HackerOne has put $100 million up for grabs in Bug Bounty rewards for “ethical hackers” over the next two years, the bug bounty platform said in a press release announcing the results of its 2018 Hacker Report. Many other programs are also available, making ethical hacking a lucrative business for some.

Ethical hacking, formally described as “penetration testing” (or pen test), is the practice of waging authorized simulated attacks on a computer system to evaluate the system for weaknesses that bad actors could exploit.

The 2018 Hacker Report examines the geography, demographics, experience and tools used, as well as the motivations of nearly 2,000 bug bounty hackers across 100 countries. The results are based on the largest survey ever of the ethical hacker community.

Hacking more profitable than traditional engineering for some

The major takeaway from the report is that ethical hacking has become more lucrative than software engineering – at least for some. In other words, some researchers have found they no longer need a day job.

Platforms like HackerOne are undoubtedly a strong influence behind this trend. The company has announced a generous budget for the next couple of years in terms of rewards (emphasis ours):

“This new data comes on the heels of HackerOne’s fastest-growing year, with 1,000 customer programs and more than $23M in bounties awarded to the hacker community. The company plans to pay over $100 million in rewards to hackers by 2020,” reads the press release.

Apparently top-earning ethical hackers make up to 2.7 times the salary of a software engineer. In India, hackers are making as much as 16 times the median salary of their engineering counterparts.

At the same time, the data indicates that some hackers are becoming less motivated by monetary gain, with as many as 24 percent donating their bounty money to organizations like the Electronic Frontier Foundation (EFF), Red Cross, Doctors Without Borders, Save the Children and animal shelters.

Other findings include:

• A quarter of hackers rely on bounties for at least 50 percent of their annual income
• 14 percent say their bug bounty hunting generates 90-100 percent of their annual income
• 12 percent make $20,000 or more annually from bug bounties
• 3 percent make more than $100,000 per year and
• 1 percent make over $350,000 annually
• Over 90 percent of all successful bug bounty hackers are under the age of 35
• 45 percent are between 18 and 24 years of age
• 37 percent hack as a hobby in their spare time

No shortage of bug bounty platforms to choose from

Vulnerability coordination platforms leverage the findings of ethical hackers – essentially white hat hackers – to help make the Internet a safer place.

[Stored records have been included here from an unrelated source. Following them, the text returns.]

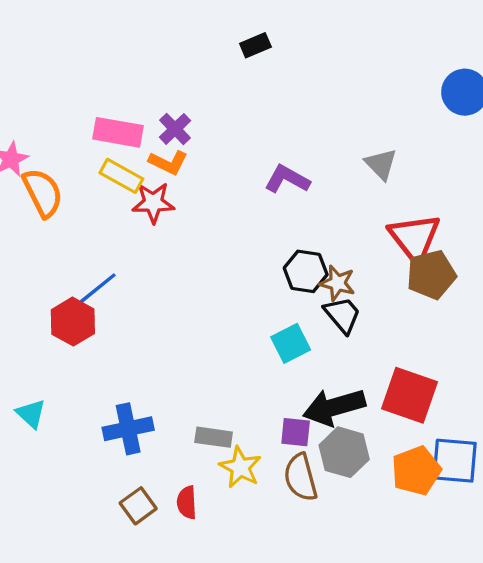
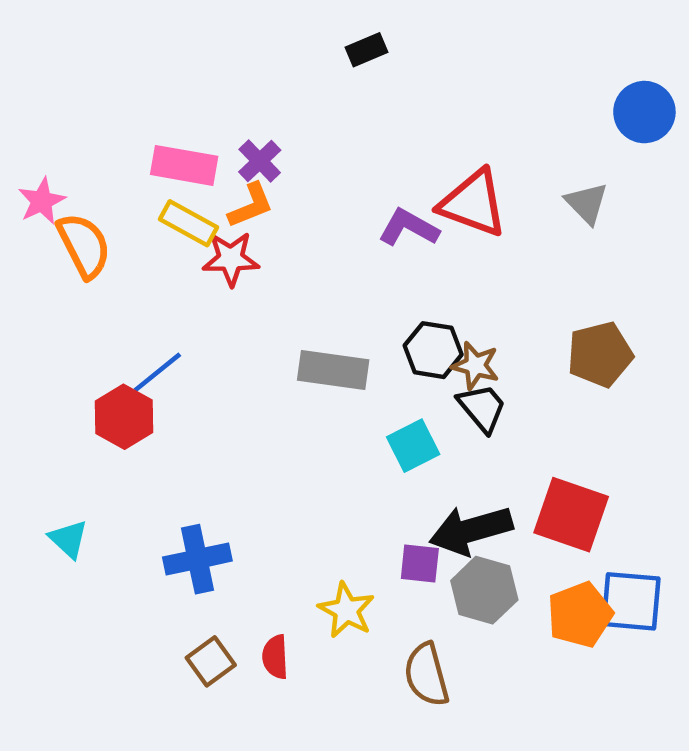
orange L-shape: (168, 162) -> (251, 205), turned -48
gray triangle: (381, 164) -> (587, 203), moved
red triangle: (415, 238) -> (473, 203), moved, turned -32
gray rectangle: (214, 437) -> (333, 370), moved, size x1.4
brown semicircle: (301, 477) -> (426, 675), moved

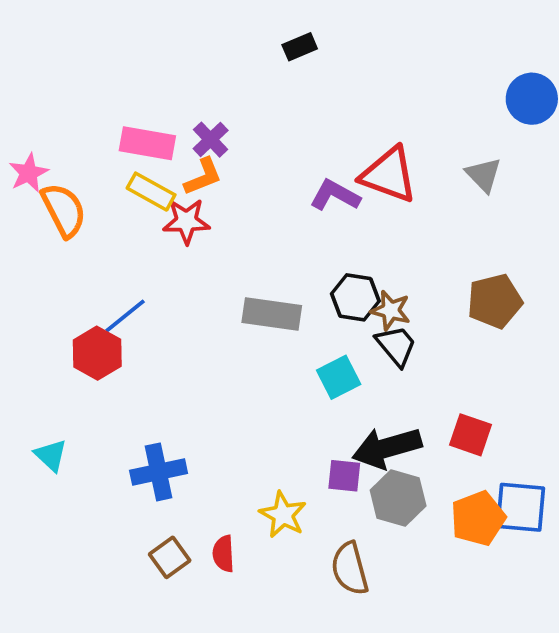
red square: (571, 515) -> (471, 435), size x0.7

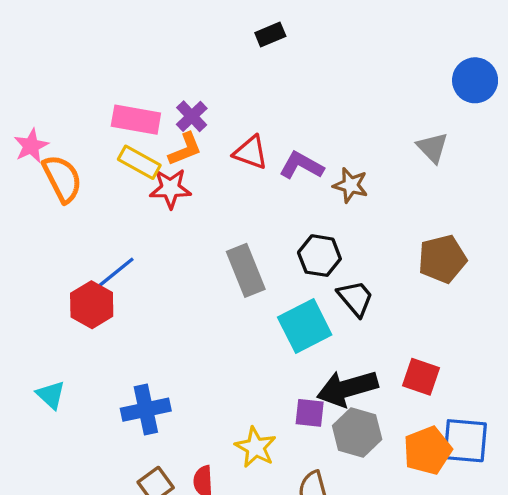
red triangle: (389, 175) -> (251, 152), moved, size x0.7
brown star: (391, 310) -> (351, 185), moved
gray rectangle: (272, 314) -> (246, 270), turned 60
cyan square: (339, 377) -> (305, 326), size x1.4

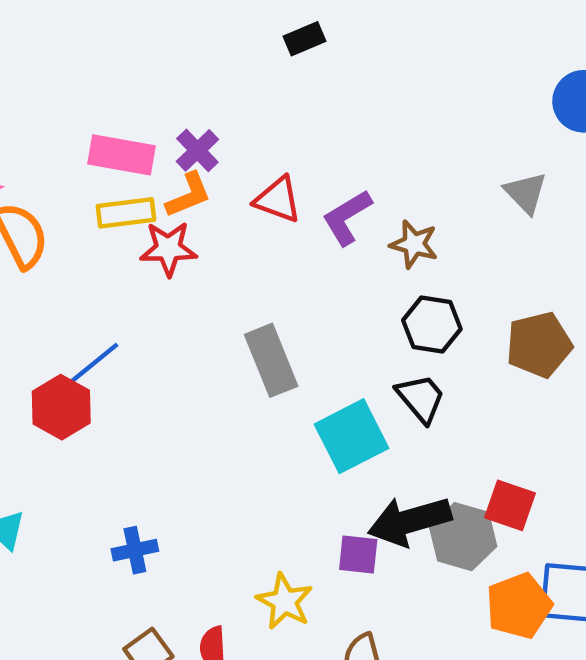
yellow rectangle: (139, 162) -> (126, 213), turned -36
purple L-shape: (301, 165) -> (347, 217), turned -60
black hexagon: (319, 256) -> (432, 325), moved
blue cross: (146, 410) -> (135, 550), size x0.7
gray hexagon: (357, 433) -> (463, 537), moved

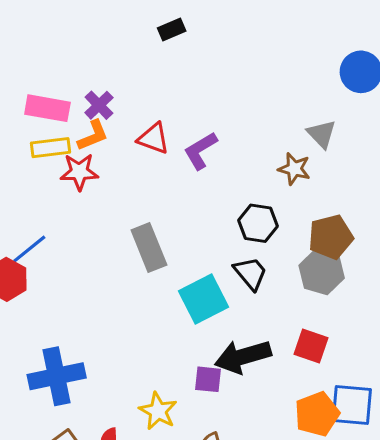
brown star: (414, 244) -> (294, 169), moved
gray hexagon: (463, 537) -> (322, 272), moved
blue cross: (135, 550) -> (57, 376), size x1.8

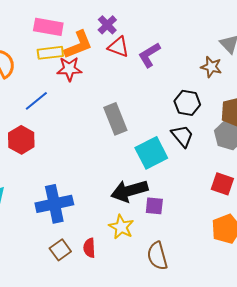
purple cross: (99, 105) -> (107, 25), moved
orange L-shape: (93, 135) -> (78, 45), size x1.4
blue line: (29, 249) -> (36, 101), moved
black arrow: (243, 357) -> (129, 191), moved

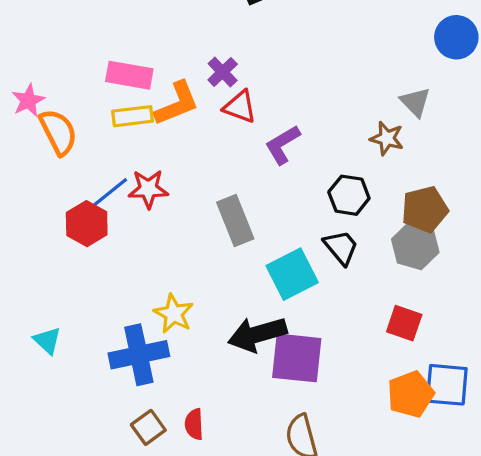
purple L-shape: (149, 55) -> (283, 145), moved
red star: (69, 69) -> (148, 189), moved
red hexagon: (21, 140) -> (87, 224), moved
purple square: (154, 206) -> (297, 358), size x1.8
yellow star: (121, 227) -> (174, 314), moved

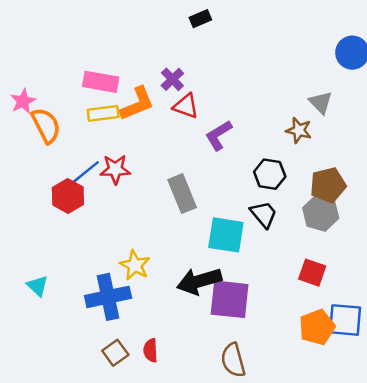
cyan square: (292, 274) -> (226, 235), turned 36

Search giant Google has been running such a program – the Vulnerability Reward Program (VRP) for Google-owned web properties – since November 2010.

Google also maintains a program dedicated to making Google Play Store a safer place. In October 2017, the company announced that the Google Play Security Reward Program will reward researchers who find and report security problems in Android apps sold on its app store.

Like HackerOne, Google is not stingy with its rewards – sometimes offerings tens of thousands of dollars per vulnerability found (depending on the severity of the flaw). For example, finding a single vulnerability that gives direct access to Google servers can pay anywhere from $100 to more than $30,000.

Other notable bug bounty programs include: “The Internet Bug Bounty,” a joint effort between Facebook and Microsoft; “Hack the Pentagon,” the U.S. federal government’s first bug bounty program; and “Open Bug Bounty,” a crowd-sourced program that discloses website security vulnerabilities and relies on the good will of the affected website operators to obtain rewards.